- [WHAT IS NEEDED]
Repeat all the records exactly, omitting pictures.

### EXCERPTED RECORDS ###

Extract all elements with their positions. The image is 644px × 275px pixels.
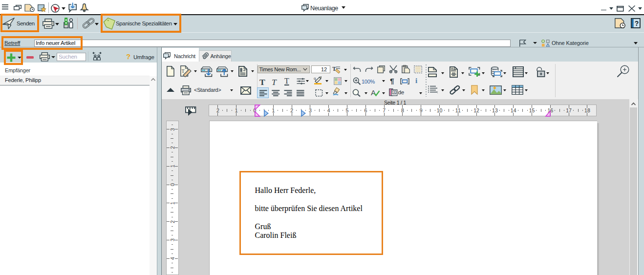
svg-text:A: A	[393, 91, 396, 94]
svg-text:A: A	[371, 88, 376, 97]
svg-text:q: q	[314, 76, 316, 81]
svg-text:?: ?	[635, 20, 639, 27]
svg-text:T: T	[182, 68, 185, 74]
svg-text:T: T	[332, 65, 336, 72]
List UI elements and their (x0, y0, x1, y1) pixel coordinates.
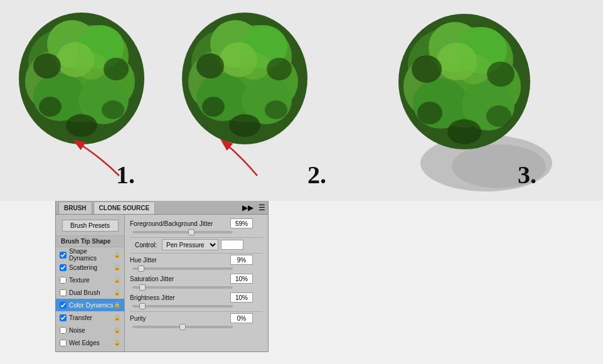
canvas-area: 1. 2. 3. (0, 0, 603, 201)
svg-point-13 (104, 58, 129, 80)
lock-shape-dynamics: 🔒 (114, 252, 120, 258)
panel-inner: Brush Presets Brush Tip Shape Shape Dyna… (56, 215, 268, 351)
lock-noise: 🔒 (114, 327, 120, 333)
label-dual-brush: Dual Brush (69, 289, 100, 296)
control-extra-box (221, 240, 243, 250)
fg-bg-jitter-slider-row (130, 231, 263, 233)
hue-jitter-row: Hue Jitter (130, 255, 263, 265)
bright-jitter-slider-row (130, 305, 263, 308)
purity-thumb (179, 324, 186, 330)
svg-point-28 (238, 52, 270, 80)
checkbox-shape-dynamics[interactable] (60, 252, 67, 259)
lock-texture: 🔒 (114, 277, 120, 283)
bright-jitter-thumb (139, 303, 146, 309)
brush-panel: BRUSH CLONE SOURCE ▶▶ ☰ Brush Presets Br… (55, 201, 269, 352)
svg-point-11 (75, 52, 107, 80)
fg-bg-jitter-label: Foreground/Background Jitter (130, 220, 230, 227)
checkbox-dual-brush[interactable] (60, 289, 67, 296)
sat-jitter-label: Saturation Jitter (130, 276, 230, 282)
panel-item-scattering[interactable]: Scattering 🔒 (56, 261, 124, 274)
bright-jitter-value[interactable] (230, 292, 253, 302)
sat-jitter-thumb (139, 284, 146, 291)
label-shape-dynamics: Shape Dynamics (69, 248, 114, 262)
fg-bg-jitter-value[interactable] (230, 218, 253, 228)
panel-item-dual-brush[interactable]: Dual Brush 🔒 (56, 286, 124, 299)
fg-bg-jitter-row: Foreground/Background Jitter (130, 218, 263, 228)
panel-item-texture[interactable]: Texture 🔒 (56, 274, 124, 286)
hue-jitter-value[interactable] (230, 255, 253, 265)
checkbox-transfer[interactable] (60, 314, 67, 321)
fg-bg-jitter-slider[interactable] (132, 231, 233, 233)
bright-jitter-row: Brightness Jitter (130, 292, 263, 302)
panel-icon-menu[interactable]: ☰ (259, 203, 265, 212)
svg-point-15 (39, 97, 61, 117)
panel-tab-icons: ▶▶ ☰ (242, 203, 265, 212)
divider-1 (130, 237, 263, 238)
control-dropdown-row: Control: Pen Pressure Fade Pen Tilt Off (130, 239, 263, 250)
label-scattering: Scattering (69, 264, 97, 271)
svg-point-47 (457, 54, 491, 84)
bright-jitter-label: Brightness Jitter (130, 294, 230, 301)
panel-tabs: BRUSH CLONE SOURCE ▶▶ ☰ (56, 201, 268, 215)
hue-jitter-slider-row (130, 267, 263, 270)
lock-dual-brush: 🔒 (114, 289, 120, 296)
label-color-dynamics: Color Dynamics (69, 302, 114, 309)
checkbox-scattering[interactable] (60, 264, 67, 271)
panel-right: Foreground/Background Jitter Control: Pe… (125, 215, 268, 351)
svg-point-12 (33, 53, 61, 78)
svg-point-51 (417, 102, 442, 124)
svg-point-49 (487, 62, 515, 87)
panel-item-color-dynamics[interactable]: Color Dynamics 🔒 (56, 299, 124, 311)
arrow-2 (207, 132, 282, 182)
label-wet-edges: Wet Edges (69, 340, 100, 346)
checkbox-wet-edges[interactable] (60, 340, 67, 346)
label-texture: Texture (69, 277, 90, 284)
purity-slider[interactable] (132, 326, 233, 328)
purity-value[interactable] (230, 313, 253, 323)
checkbox-color-dynamics[interactable] (60, 302, 67, 309)
hue-jitter-slider[interactable] (132, 267, 233, 270)
svg-point-29 (196, 53, 224, 78)
sat-jitter-slider[interactable] (132, 286, 233, 289)
purity-row: Purity (130, 313, 263, 323)
svg-point-32 (202, 97, 225, 117)
svg-point-30 (267, 58, 292, 80)
svg-point-33 (265, 100, 287, 119)
svg-point-50 (447, 119, 481, 144)
sat-jitter-slider-row (130, 286, 263, 289)
control-dropdown[interactable]: Pen Pressure Fade Pen Tilt Off (162, 239, 218, 250)
hue-jitter-label: Hue Jitter (130, 257, 230, 264)
lock-wet-edges: 🔒 (114, 340, 120, 346)
control-label-text: Control: (135, 242, 157, 249)
bright-jitter-slider[interactable] (132, 305, 233, 308)
tab-clone-source[interactable]: CLONE SOURCE (93, 201, 156, 214)
sat-jitter-row: Saturation Jitter (130, 274, 263, 284)
brush-tip-shape-title: Brush Tip Shape (56, 235, 124, 247)
lock-scattering: 🔒 (114, 264, 120, 270)
label-transfer: Transfer (69, 314, 92, 321)
lock-color-dynamics: 🔒 (114, 302, 120, 308)
svg-point-25 (196, 73, 249, 121)
checkbox-texture[interactable] (60, 277, 67, 284)
label-noise: Noise (69, 327, 85, 334)
brush-presets-button[interactable]: Brush Presets (62, 220, 119, 232)
panel-item-wet-edges[interactable]: Wet Edges 🔒 (56, 336, 124, 349)
svg-point-8 (33, 73, 86, 121)
panel-item-shape-dynamics[interactable]: Shape Dynamics 🔒 (56, 249, 124, 261)
divider-2 (130, 253, 263, 254)
lock-transfer: 🔒 (114, 314, 120, 321)
tab-brush[interactable]: BRUSH (58, 201, 92, 214)
panel-item-transfer[interactable]: Transfer 🔒 (56, 311, 124, 324)
panel-item-noise[interactable]: Noise 🔒 (56, 324, 124, 336)
panel-left: Brush Presets Brush Tip Shape Shape Dyna… (56, 215, 125, 351)
annotation-1: 1. (116, 160, 135, 190)
purity-label: Purity (130, 315, 230, 322)
annotation-3: 3. (518, 160, 536, 190)
annotation-2: 2. (307, 160, 326, 190)
fg-bg-jitter-thumb (188, 229, 195, 235)
divider-3 (130, 311, 263, 312)
checkbox-noise[interactable] (60, 327, 67, 334)
sat-jitter-value[interactable] (230, 274, 253, 284)
hue-jitter-thumb (138, 265, 144, 272)
panel-icon-forward[interactable]: ▶▶ (242, 203, 253, 212)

###

- [THE COMPLETED TASK]
Extract all elements with their positions. The image is 644px × 275px pixels.
svg-text:A: A	[393, 91, 396, 94]
svg-text:A: A	[371, 88, 376, 97]
svg-text:q: q	[314, 76, 316, 81]
svg-text:?: ?	[635, 20, 639, 27]
svg-text:T: T	[182, 68, 185, 74]
svg-text:T: T	[332, 65, 336, 72]
List UI elements and their (x0, y0, x1, y1) pixel coordinates.
canvas-area: 1. 2. 3. (0, 0, 603, 201)
svg-point-13 (104, 58, 129, 80)
lock-shape-dynamics: 🔒 (114, 252, 120, 258)
panel-inner: Brush Presets Brush Tip Shape Shape Dyna… (56, 215, 268, 351)
lock-noise: 🔒 (114, 327, 120, 333)
label-dual-brush: Dual Brush (69, 289, 100, 296)
control-extra-box (221, 240, 243, 250)
fg-bg-jitter-slider-row (130, 231, 263, 233)
hue-jitter-row: Hue Jitter (130, 255, 263, 265)
bright-jitter-slider-row (130, 305, 263, 308)
purity-thumb (179, 324, 186, 330)
svg-point-28 (238, 52, 270, 80)
checkbox-shape-dynamics[interactable] (60, 252, 67, 259)
lock-texture: 🔒 (114, 277, 120, 283)
bright-jitter-thumb (139, 303, 146, 309)
brush-panel: BRUSH CLONE SOURCE ▶▶ ☰ Brush Presets Br… (55, 201, 269, 352)
svg-point-11 (75, 52, 107, 80)
fg-bg-jitter-label: Foreground/Background Jitter (130, 220, 230, 227)
checkbox-dual-brush[interactable] (60, 289, 67, 296)
sat-jitter-label: Saturation Jitter (130, 276, 230, 282)
panel-item-scattering[interactable]: Scattering 🔒 (56, 261, 124, 274)
bright-jitter-value[interactable] (230, 292, 253, 302)
sat-jitter-thumb (139, 284, 146, 291)
label-shape-dynamics: Shape Dynamics (69, 248, 114, 262)
fg-bg-jitter-value[interactable] (230, 218, 253, 228)
panel-item-dual-brush[interactable]: Dual Brush 🔒 (56, 286, 124, 299)
fg-bg-jitter-row: Foreground/Background Jitter (130, 218, 263, 228)
panel-item-texture[interactable]: Texture 🔒 (56, 274, 124, 286)
hue-jitter-value[interactable] (230, 255, 253, 265)
checkbox-transfer[interactable] (60, 314, 67, 321)
fg-bg-jitter-slider[interactable] (132, 231, 233, 233)
bright-jitter-row: Brightness Jitter (130, 292, 263, 302)
panel-icon-menu[interactable]: ☰ (259, 203, 265, 212)
svg-point-15 (39, 97, 61, 117)
panel-tab-icons: ▶▶ ☰ (242, 203, 265, 212)
divider-1 (130, 237, 263, 238)
control-dropdown-row: Control: Pen Pressure Fade Pen Tilt Off (130, 239, 263, 250)
label-scattering: Scattering (69, 264, 97, 271)
svg-point-47 (457, 54, 491, 84)
bright-jitter-label: Brightness Jitter (130, 294, 230, 301)
panel-tabs: BRUSH CLONE SOURCE ▶▶ ☰ (56, 201, 268, 215)
hue-jitter-slider-row (130, 267, 263, 270)
lock-dual-brush: 🔒 (114, 289, 120, 296)
label-color-dynamics: Color Dynamics (69, 302, 114, 309)
checkbox-scattering[interactable] (60, 264, 67, 271)
panel-right: Foreground/Background Jitter Control: Pe… (125, 215, 268, 351)
svg-point-12 (33, 53, 61, 78)
svg-point-51 (417, 102, 442, 124)
svg-point-49 (487, 62, 515, 87)
panel-item-color-dynamics[interactable]: Color Dynamics 🔒 (56, 299, 124, 311)
arrow-2 (207, 132, 282, 182)
label-wet-edges: Wet Edges (69, 340, 100, 346)
checkbox-wet-edges[interactable] (60, 340, 67, 346)
label-texture: Texture (69, 277, 90, 284)
purity-slider[interactable] (132, 326, 233, 328)
purity-value[interactable] (230, 313, 253, 323)
checkbox-color-dynamics[interactable] (60, 302, 67, 309)
hue-jitter-slider[interactable] (132, 267, 233, 270)
svg-point-29 (196, 53, 224, 78)
sat-jitter-slider[interactable] (132, 286, 233, 289)
purity-row: Purity (130, 313, 263, 323)
svg-point-32 (202, 97, 225, 117)
svg-point-30 (267, 58, 292, 80)
svg-point-33 (265, 100, 287, 119)
svg-point-50 (447, 119, 481, 144)
sat-jitter-slider-row (130, 286, 263, 289)
control-dropdown[interactable]: Pen Pressure Fade Pen Tilt Off (162, 239, 218, 250)
hue-jitter-label: Hue Jitter (130, 257, 230, 264)
lock-wet-edges: 🔒 (114, 340, 120, 346)
control-label-text: Control: (135, 242, 157, 249)
bright-jitter-slider[interactable] (132, 305, 233, 308)
tab-clone-source[interactable]: CLONE SOURCE (93, 201, 156, 214)
sat-jitter-row: Saturation Jitter (130, 274, 263, 284)
brush-tip-shape-title: Brush Tip Shape (56, 235, 124, 247)
lock-scattering: 🔒 (114, 264, 120, 270)
label-transfer: Transfer (69, 314, 92, 321)
lock-color-dynamics: 🔒 (114, 302, 120, 308)
svg-point-25 (196, 73, 249, 121)
checkbox-texture[interactable] (60, 277, 67, 284)
label-noise: Noise (69, 327, 85, 334)
brush-presets-button[interactable]: Brush Presets (62, 220, 119, 232)
panel-item-wet-edges[interactable]: Wet Edges 🔒 (56, 336, 124, 349)
svg-point-8 (33, 73, 86, 121)
panel-item-shape-dynamics[interactable]: Shape Dynamics 🔒 (56, 249, 124, 261)
divider-2 (130, 253, 263, 254)
lock-transfer: 🔒 (114, 314, 120, 321)
tab-brush[interactable]: BRUSH (58, 201, 92, 214)
panel-item-transfer[interactable]: Transfer 🔒 (56, 311, 124, 324)
panel-item-noise[interactable]: Noise 🔒 (56, 324, 124, 336)
panel-left: Brush Presets Brush Tip Shape Shape Dyna… (56, 215, 125, 351)
annotation-1: 1. (116, 160, 135, 190)
purity-label: Purity (130, 315, 230, 322)
annotation-3: 3. (518, 160, 536, 190)
annotation-2: 2. (307, 160, 326, 190)
fg-bg-jitter-thumb (188, 229, 195, 235)
divider-3 (130, 311, 263, 312)
checkbox-noise[interactable] (60, 327, 67, 334)
sat-jitter-value[interactable] (230, 274, 253, 284)
hue-jitter-thumb (138, 265, 144, 272)
panel-icon-forward[interactable]: ▶▶ (242, 203, 253, 212)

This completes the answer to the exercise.